Tocqueville et le paupérisme : une vision toujours très actuelle
En ces jours de duels politiques, d’affrontements idéologiques, politiques, sociaux et économiques sur l’avenir de notre pays, j’ai pris le parti de poster un court billet sur l’analyse du paupérisme faite par Tocqueville en 1835 et qui aujourd’hui plus que jamais semble conserver une incroyable actualité, car il me semble qu’elle ne doit pas faire l’économie d’un traitement politique réinvesti en ce début de XXIe siècle.
En 1833, après un voyage en Angleterre, Alexis de Tocqueville (1805-1859) se lance dans une réflexion sur les causes du paupérisme qui touche les pays en phase d’industrialisation. De cette réflexion sortira un essai, intitulé Le Mémoire sur le paupérisme publié en 1835.

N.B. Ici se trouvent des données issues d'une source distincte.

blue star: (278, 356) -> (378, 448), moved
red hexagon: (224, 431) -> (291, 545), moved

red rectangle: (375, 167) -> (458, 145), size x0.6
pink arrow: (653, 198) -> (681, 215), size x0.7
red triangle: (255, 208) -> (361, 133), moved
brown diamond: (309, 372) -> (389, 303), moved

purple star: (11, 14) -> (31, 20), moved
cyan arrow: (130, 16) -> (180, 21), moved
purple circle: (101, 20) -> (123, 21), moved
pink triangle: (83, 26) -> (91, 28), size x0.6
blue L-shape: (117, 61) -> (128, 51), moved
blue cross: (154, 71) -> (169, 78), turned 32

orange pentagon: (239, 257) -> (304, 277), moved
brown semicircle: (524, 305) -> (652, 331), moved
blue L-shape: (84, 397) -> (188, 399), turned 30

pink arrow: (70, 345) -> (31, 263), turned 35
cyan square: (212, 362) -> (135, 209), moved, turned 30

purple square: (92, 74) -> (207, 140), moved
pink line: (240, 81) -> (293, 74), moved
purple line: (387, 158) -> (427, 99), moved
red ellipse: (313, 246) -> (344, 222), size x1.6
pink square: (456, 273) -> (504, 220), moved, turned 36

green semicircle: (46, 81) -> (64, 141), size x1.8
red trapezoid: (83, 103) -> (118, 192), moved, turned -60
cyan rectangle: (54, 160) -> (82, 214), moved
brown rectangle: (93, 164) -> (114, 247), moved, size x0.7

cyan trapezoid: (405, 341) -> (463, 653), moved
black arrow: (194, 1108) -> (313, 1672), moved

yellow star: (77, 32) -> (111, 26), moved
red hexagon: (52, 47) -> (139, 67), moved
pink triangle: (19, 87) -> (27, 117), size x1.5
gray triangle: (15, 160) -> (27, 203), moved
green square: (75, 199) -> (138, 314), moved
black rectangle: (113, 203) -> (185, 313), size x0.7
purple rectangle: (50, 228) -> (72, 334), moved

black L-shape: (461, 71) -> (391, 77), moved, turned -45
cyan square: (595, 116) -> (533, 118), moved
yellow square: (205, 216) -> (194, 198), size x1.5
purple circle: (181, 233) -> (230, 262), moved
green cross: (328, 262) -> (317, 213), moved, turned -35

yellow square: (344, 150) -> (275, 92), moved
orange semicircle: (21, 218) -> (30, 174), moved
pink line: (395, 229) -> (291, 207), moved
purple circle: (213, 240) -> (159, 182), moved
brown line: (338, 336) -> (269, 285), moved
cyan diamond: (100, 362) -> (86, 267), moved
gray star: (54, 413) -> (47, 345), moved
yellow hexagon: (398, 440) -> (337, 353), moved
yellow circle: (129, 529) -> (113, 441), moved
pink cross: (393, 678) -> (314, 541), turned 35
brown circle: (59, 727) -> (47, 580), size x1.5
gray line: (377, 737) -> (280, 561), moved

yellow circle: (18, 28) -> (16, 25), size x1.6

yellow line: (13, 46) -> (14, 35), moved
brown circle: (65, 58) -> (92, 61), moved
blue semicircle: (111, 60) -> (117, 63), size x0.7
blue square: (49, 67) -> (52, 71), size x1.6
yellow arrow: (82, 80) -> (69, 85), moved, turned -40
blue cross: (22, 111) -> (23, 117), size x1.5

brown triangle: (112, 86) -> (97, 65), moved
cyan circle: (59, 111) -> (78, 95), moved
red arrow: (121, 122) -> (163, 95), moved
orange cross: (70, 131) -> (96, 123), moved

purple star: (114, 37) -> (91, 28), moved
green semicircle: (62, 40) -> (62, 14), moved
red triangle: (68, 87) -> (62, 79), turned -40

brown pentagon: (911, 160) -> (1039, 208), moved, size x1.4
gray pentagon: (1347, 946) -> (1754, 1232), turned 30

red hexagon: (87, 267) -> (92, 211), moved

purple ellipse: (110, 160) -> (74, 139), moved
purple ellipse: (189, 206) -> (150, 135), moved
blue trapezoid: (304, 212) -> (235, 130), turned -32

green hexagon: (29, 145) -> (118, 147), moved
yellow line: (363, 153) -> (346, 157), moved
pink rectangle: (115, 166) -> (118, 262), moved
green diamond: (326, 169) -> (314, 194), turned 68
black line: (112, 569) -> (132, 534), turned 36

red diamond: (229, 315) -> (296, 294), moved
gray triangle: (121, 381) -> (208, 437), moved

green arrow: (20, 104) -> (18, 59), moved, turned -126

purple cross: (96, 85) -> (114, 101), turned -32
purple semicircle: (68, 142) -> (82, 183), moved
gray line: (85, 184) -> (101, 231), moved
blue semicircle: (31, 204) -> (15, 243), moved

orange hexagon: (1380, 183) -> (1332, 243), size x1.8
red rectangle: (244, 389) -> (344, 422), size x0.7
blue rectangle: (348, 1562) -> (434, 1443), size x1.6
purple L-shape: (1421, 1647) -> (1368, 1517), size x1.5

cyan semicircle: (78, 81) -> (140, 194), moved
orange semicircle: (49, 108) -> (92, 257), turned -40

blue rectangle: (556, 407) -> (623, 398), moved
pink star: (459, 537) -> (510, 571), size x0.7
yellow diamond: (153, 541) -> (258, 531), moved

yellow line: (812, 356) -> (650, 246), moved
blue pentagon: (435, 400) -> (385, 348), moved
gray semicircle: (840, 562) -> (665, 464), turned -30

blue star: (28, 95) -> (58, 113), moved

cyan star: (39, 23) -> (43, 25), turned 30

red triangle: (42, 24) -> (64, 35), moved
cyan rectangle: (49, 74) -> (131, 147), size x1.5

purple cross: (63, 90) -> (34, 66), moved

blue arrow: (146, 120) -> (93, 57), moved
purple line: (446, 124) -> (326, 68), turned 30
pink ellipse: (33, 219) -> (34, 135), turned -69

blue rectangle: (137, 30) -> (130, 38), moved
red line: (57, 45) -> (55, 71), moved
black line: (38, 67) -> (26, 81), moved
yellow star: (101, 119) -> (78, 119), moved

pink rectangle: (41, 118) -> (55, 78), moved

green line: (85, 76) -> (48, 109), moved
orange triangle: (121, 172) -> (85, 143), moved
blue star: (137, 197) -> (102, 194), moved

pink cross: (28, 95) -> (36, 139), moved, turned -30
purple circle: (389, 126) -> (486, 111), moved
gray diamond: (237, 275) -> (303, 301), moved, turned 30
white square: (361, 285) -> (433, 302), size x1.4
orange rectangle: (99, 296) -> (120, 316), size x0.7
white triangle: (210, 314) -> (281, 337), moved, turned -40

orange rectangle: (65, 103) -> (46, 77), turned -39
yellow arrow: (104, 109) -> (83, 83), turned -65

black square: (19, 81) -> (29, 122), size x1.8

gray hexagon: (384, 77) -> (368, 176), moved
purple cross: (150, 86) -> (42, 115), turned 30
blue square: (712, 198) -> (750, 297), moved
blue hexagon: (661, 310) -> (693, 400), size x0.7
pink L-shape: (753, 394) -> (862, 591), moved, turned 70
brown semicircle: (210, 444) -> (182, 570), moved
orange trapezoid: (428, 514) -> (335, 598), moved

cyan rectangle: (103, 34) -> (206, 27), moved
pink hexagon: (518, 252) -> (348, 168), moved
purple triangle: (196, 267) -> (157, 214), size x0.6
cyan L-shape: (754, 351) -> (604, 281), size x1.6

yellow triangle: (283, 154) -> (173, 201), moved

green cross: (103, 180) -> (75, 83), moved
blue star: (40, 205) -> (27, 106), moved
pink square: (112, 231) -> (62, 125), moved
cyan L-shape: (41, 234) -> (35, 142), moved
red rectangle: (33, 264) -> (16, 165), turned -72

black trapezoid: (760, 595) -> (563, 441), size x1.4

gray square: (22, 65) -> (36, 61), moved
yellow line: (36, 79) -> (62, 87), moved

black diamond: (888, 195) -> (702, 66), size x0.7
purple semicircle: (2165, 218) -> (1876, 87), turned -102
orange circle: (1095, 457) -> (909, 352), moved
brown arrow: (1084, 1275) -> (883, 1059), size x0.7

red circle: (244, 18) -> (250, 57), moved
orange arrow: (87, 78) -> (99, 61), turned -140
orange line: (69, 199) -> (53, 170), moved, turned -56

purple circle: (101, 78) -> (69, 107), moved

Avant tout, il fait une distinction entre misérabilisme et paupérisme. Quand le premier touche les pays pauvres, non encore industrieux (Europe du Sud par exemple), le second est la spécificité des pays industriels, Angleterre et Nord de la France notamment à l’époque où il écrit. Le terme de paupérisme apparaît d’ailleurs en Angleterre en 1822.
Tocqueville part du constat suivant, posé comme paradoxal, auquel il va tenter d’apporter une réponse. Comment expliquer ce phénomène en apparence contradictoire qui veut que ce soit dans les pays les plus riches que l’on observe la plus grande pauvreté ?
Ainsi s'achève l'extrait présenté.